ASX 200 weak ahead of March CPI as firm oil and RBA uncertainty keep bears in control

Bears tightened their grip on Australian equities ahead of the March inflation print, with the ASX 200 chalking up a sixth straight decline as investors cut risk and move to the sidelines. Selling has broadened across mining, healthcare, retail and other consumer-linked stocks.
Energy is the exception, supported more by geopolitics than a clean risk-on turn, as Brent crude trades above US$100 amid stalled US–Iran talks and restricted shipments through the Strait of Hormuz. Inflation risk is back in focus. Stronger domestic activity and firm oil prices leave less room for a softer stance from the Reserve Bank of Australia.
The Australian Bureau of Statistics will release March CPI on April 29 at 11:30am AEST, and markets have already adopted a defensive tone.

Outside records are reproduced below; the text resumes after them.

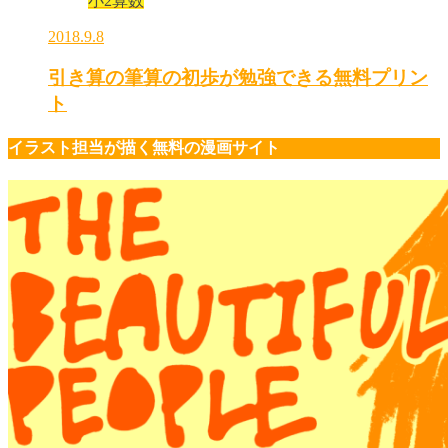
小2算数
2018.9.8
引き算の筆算の初歩が勉強できる無料プリン
ト
イラスト担当が描く無料の漫画サイト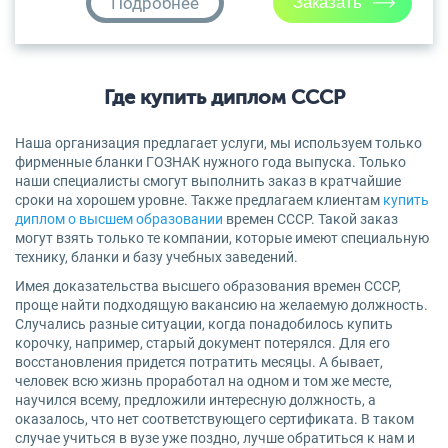
Подробнее
Где купить диплом СССР
Наша организация предлагает услуги, мы используем только
фирменные бланки ГОЗНАК нужного года выпуска. Только
наши специалисты смогут выполнить заказ в кратчайшие
сроки на хорошем уровне. Также предлагаем клиентам
купить
диплом о высшем образовании
времен СССР. Такой заказ
могут взять только те компании, которые имеют специальную
технику, бланки и базу учебных заведений.
Имея доказательства высшего образования времен СССР,
проще найти подходящую вакансию на желаемую должность.
Случались разные ситуации, когда понадобилось купить
корочку, например, старый документ потерялся. Для его
восстановления придется потратить месяцы. А бывает,
человек всю жизнь проработал на одном и том же месте,
научился всему, предложили интересную должность, а
оказалось, что нет соответствующего сертификата. В таком
случае учиться в вузе уже поздно, лучше обратиться к нам и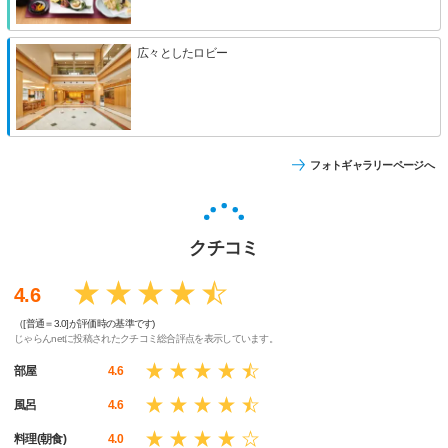
広々としたロビー
フォトギャラリーページへ
クチコミ
4.6
（[普通＝3.0]が評価時の基準です)
じゃらんnetに投稿されたクチコミ総合評点を表示しています。
部屋
4.6
風呂
4.6
料理(朝食)
4.0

Forecasts point to a sharp rise in headline inflation, with IG reporting expectations near 4.8% year on year, while trimmed mean inflation is expected to remain sticky.

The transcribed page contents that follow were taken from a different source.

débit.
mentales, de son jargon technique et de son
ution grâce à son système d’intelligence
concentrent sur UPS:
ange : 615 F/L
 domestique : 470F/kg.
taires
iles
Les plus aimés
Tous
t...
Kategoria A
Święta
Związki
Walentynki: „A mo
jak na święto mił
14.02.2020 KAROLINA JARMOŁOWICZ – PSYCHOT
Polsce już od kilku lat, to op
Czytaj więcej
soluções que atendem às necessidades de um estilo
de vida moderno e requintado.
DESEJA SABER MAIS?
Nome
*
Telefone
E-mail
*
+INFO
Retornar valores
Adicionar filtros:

That puts the May 5 RBA decision directly in play. The cash rate is currently 4.10%, and the official inflation target remains 2%–3%. A hot CPI print would strengthen the case for another hike, pressuring banks, real estate, consumer discretionary names and high‑duration growth stocks.
Technically, the index has rolled over from an 8,827.7 lower high and is pressing into the 8,600–8,700 support band. The structure is decisively bearish: lower highs, lower lows, and sellers defending rallies. Immediate resistance sits around 8,746–8,760, where the Supertrend acts as a short‑term ceiling, with broader resistance clustered at 8,820–8,900.

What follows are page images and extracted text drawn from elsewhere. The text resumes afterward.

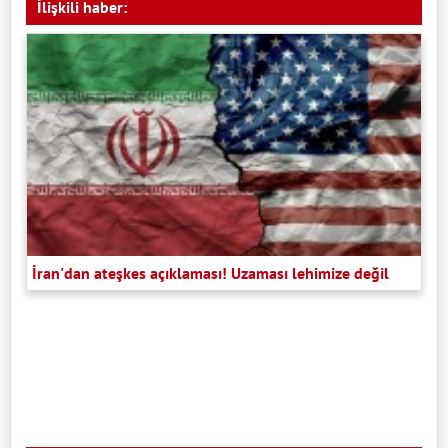
İlişkili haber:
İran'dan ateşkes açıklaması! Uzaması lehimize değil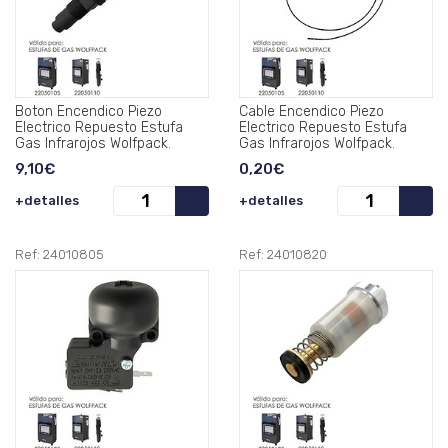
Boton Encendico Piezo
Cable Encendico Piezo
Electrico Repuesto Estufa
Electrico Repuesto Estufa
Gas Infrarojos Wolfpack.
Gas Infrarojos Wolfpack.
9,10€
0,20€
+detalles
+detalles
Ref: 24010805
Ref: 24010820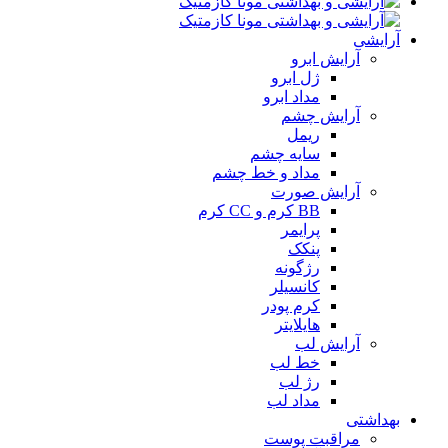
آرایشی
آرایش ابرو
ژل ابرو
مداد ابرو
آرایش چشم
ریمل
سایه چشم
مداد و خط چشم
آرایش صورت
BB کرم و CC کرم
پرایمر
پنکک
رژگونه
کانسیلر
کرم پودر
هایلایتر
آرایش لب
خط لب
رژ لب
مداد لب
بهداشتی
مراقبت پوست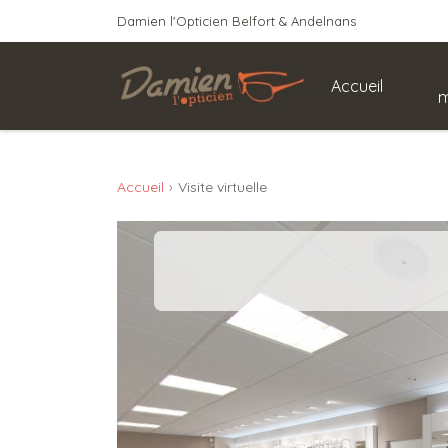
Damien l'Opticien Belfort & Andelnans
Accueil
m
Accueil
Visite virtuelle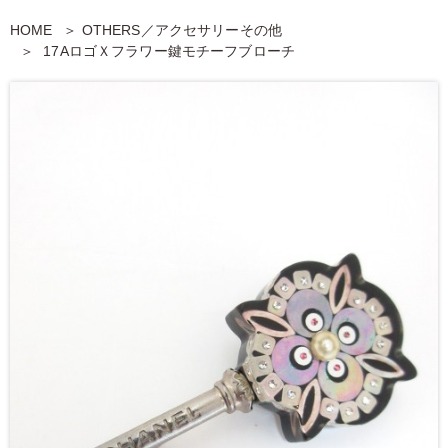
HOME
OTHERS／アクセサリーその他
17AロゴＸフラワー鍵モチーフブローチ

Rallies into that zone look corrective. The 500‑SMA near 8,600 is the line in the sand; a break below it opens 8,510, then 8,255. Momentum is stretched, with the Z‑Score SMA near −1.7, making a brief bounce possible, but that does not imply a bottom. For the bearish view to ease, bulls would need to reclaim 8,760 and force a daily close above the 21‑day EMA.
Until then, the bias remains negative and rallies are likely to be sold as traders brace for Wednesday’s CPI.